7.4 Allow personalization and adaptation

Each user has his/her own particularities in the way he/she moves in both speed and distance. This makes static thresholds not optimal for all population. Gesture recognition is a great challenge per se; however, the optimal solution involves adapting these thresholds to each user, preferably automatically. Otherwise, manual personalization should be available, such as defining the speed and length of the gestures.

8 Conclusion

This study has shown that in-air hand gestural interactions are an appropriate way for older adults to control a general technological interface. Most participants enjoyed using this type of interface, finding it fun to use. The participants found most of the evaluated gestures easy to learn and perform. It was also confirmed that, for older adults, the simpler the gestures, the better performance participants had in completing the tasks we proposed.

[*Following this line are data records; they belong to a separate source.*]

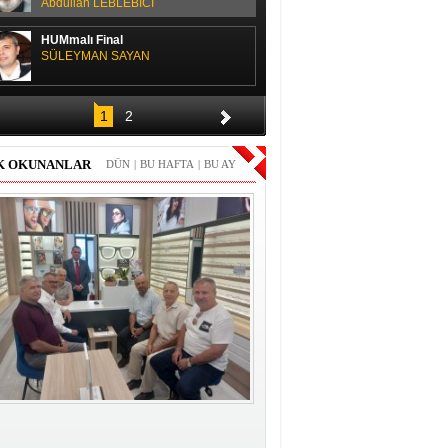
Abdullah LEBLEBİCİ
HUMmalı Final
SÜLEYMAN SAYAN
SPOR SOHBETİ
1
2
H. Yüksel GÜLAY
K OKUNANLAR
DÜN
|
BU HAFTA
|
BU AY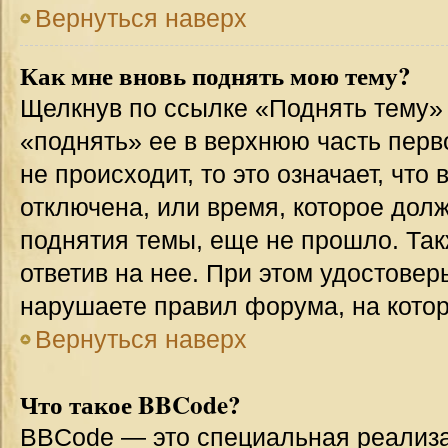
Вернуться наверх
Как мне вновь поднять мою тему?
Щелкнув по ссылке «Поднять тему»
«поднять» ее в верхнюю часть перв
не происходит, то это означает, что
отключена, или время, которое дол
поднятия темы, еще не прошло. Так
ответив на нее. При этом удостовер
нарушаете правил форума, на котор
Вернуться наверх
Что такое BBCode?
BBCode — это специальная реализ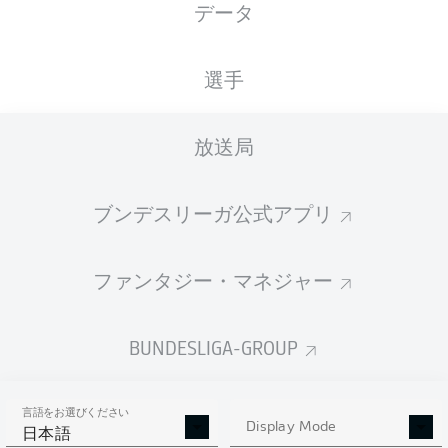
データ
国籍
19.06.2000
身長
体重
DEU
26 年
183 CM
80 KG
選手
Competition
放送局
Bundesliga 2
ブンデスリーガ公式アプリ
Season
ファンタジー・マネジャー
統計 シーズン 2022/2023
BUNDESLIGA-GROUP
言語をお選びください
AERIAL DUELS
Display Mode
TACKLES WON
日本語
WON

For navigation tasks, the Swipe gesture was simpler and therefore allowed users to complete the proposed tasks faster, as opposed to Grab and Drag. The latter, on the other hand, provided more precision and control. Regarding selection tasks, the most successful gesture was Point and Hold, as it allowed for accurate and fast selections. Participants also considered the alternative, the Point and Push gesture, easy to perform, although it did not allow for a precision as good as the Point and Hold gesture. In terms of satisfaction, all gestures were highly rated in the satisfaction questionnaire, which means that this type of interaction was widely accepted. In general, the senior participants showed a positive attitude towards gesture-based interactions. The remarks they made indicated that they enjoyed using this interface. The only downside is that the technology still cannot predict the user intentions in all cases. When this happens, it may frustrate the user. Fortunately, the cases when it works are more frequent than when it does not work.

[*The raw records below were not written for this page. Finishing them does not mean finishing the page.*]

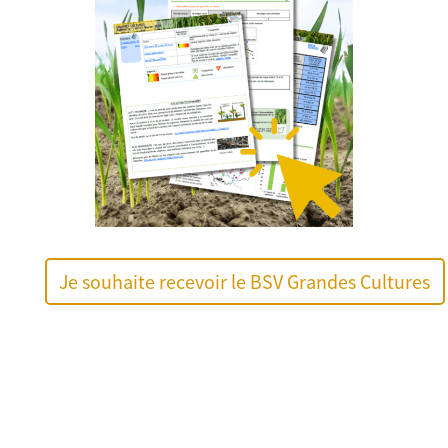
Je souhaite recevoir le BSV Grandes Cultures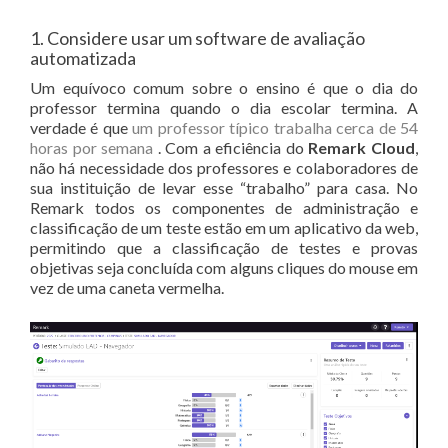
1. Considere usar um software de avaliação
automatizada
Um equívoco comum sobre o ensino é que o dia do
professor termina quando o dia escolar termina. A
verdade é que
um professor típico trabalha cerca de 54
horas por semana
. Com a eficiência do
Remark Cloud
,
não há necessidade dos professores e colaboradores de
sua instituição de levar esse “trabalho” para casa. No
Remark todos os componentes de administração e
classificação de um teste estão em um aplicativo da web,
permitindo que a classificação de testes e provas
objetivas seja concluída com alguns cliques do mouse em
vez de uma caneta vermelha.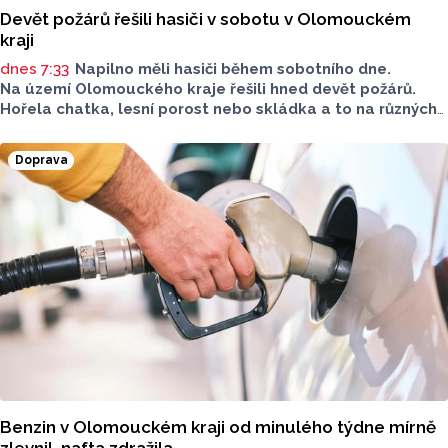
Devět požárů řešili hasiči v sobotu v Olomouckém
kraji
dnes 7:33
Napilno měli hasiči během sobotního dne.
Na území Olomouckého kraje řešili hned devět požárů.
Hořela chatka, lesní porost nebo skládka a to na různých
místech kraje.
Doprava
Benzin v Olomouckém kraji od minulého týdne mírně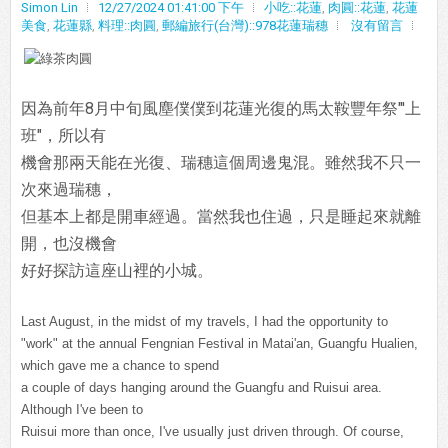
Simon Lin
12/27/2024 01:41:00 下午
小吃::花蓮
,
肉圓::花蓮
,
花蓮
美食
,
花蓮縣
,
料理::肉圓
,
郵編旅行(台灣)::978花蓮瑞穗
沒有留言
因為前年8月中旬風塵僕僕到花蓮光復的馬太鞍豐年祭"'上
班"，所以有
機會那兩天能在光復、瑞穗這個周邊鬼混。雖然我不只一
次來過瑞穗，
但基本上都是開車經過。當然我也住過，只是睡起來就離
開，也沒機會
好好探訪這座山裡的小城。
Last August, in the midst of my travels, I had the opportunity to
"work" at the annual Fengnian Festival in Matai'an, Guangfu Hualien,
which gave me a chance to spend
a couple of days hanging around the Guangfu and Ruisui area.
Although I've been to
Ruisui more than once, I've usually just driven through. Of course,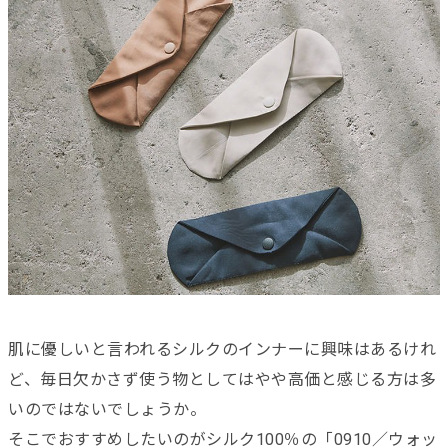
肌に優しいと言われるシルクのインナーに興味はあるけれ
ど、毎日欠かさず使う物としてはやや高価と感じる方は多
いのではないでしょうか。
そこでおすすめしたいのがシルク100％の「0910／ウォッ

It has also been seen that comparing physically fit and conditioned participants, their performance results were similar except for the time required to complete the navigation tasks. These gestures involve more movements, in which case physical fitness proved to ease the task completion. Regarding selection tasks and error rate, there were no differences between the physically fit and conditioned participants’ results. This indicates that the diseases typically experienced by older adults do not compromise in-air gesture interaction.

8.1 Future work

Although in this experimental evaluation the authors tried to simulate an environment as close as possible to the real-life use scenario, we considered—the older user comfortably sitting in the living room and interacting through in-air hand gestures—the results should be validated in the wild [7], at the users’ homes. This test was made in a controlled laboratory setting, and it would be interesting to evaluate how these results compare to the use in an everyday context over a period of time. As future work, an evaluation of how would older users react in a longer and more repetitive use, such as using the system regularly, is considered. Field trials have been made as part of the PaeLife project [25, 27, 28, 33], and it is hoped that the data gathered will produce new complementary insights.

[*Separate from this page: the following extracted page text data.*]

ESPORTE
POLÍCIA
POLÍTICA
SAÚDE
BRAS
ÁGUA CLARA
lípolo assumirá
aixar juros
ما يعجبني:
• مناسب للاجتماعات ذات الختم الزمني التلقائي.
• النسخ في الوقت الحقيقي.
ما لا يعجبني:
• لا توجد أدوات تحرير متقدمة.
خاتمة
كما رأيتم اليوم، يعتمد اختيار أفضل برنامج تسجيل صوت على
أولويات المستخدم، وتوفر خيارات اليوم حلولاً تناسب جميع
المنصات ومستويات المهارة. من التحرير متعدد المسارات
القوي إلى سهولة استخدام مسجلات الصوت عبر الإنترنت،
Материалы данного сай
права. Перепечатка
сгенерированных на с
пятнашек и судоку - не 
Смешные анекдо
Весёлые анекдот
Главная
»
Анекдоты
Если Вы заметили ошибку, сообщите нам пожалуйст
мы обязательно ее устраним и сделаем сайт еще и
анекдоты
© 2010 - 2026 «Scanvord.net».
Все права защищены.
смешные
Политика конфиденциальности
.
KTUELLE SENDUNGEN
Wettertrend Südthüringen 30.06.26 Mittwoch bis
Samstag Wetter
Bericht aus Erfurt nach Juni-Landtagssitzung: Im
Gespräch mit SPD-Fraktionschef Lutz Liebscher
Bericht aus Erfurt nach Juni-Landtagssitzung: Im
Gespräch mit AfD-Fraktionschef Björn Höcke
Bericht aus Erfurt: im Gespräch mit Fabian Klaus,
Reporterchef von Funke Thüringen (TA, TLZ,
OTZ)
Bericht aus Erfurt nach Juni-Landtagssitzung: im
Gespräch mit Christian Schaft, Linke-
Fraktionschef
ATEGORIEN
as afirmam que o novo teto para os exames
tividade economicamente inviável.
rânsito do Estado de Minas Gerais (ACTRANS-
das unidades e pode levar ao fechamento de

Finally, it was illustrated that on the two countries where the user studies were performed, France and Hungary, had comparable results in both performance and user satisfaction. Although the gestures tested were relatively simple, it can be concluded that the different cultural backgrounds of these two countries did not play a major role for the interaction with in-air hand gestures. However, in order to assess whether the cultural background plays an important role in performance and acceptance of the gestures we defined, further tests should be performed in more countries with larger sample sizes.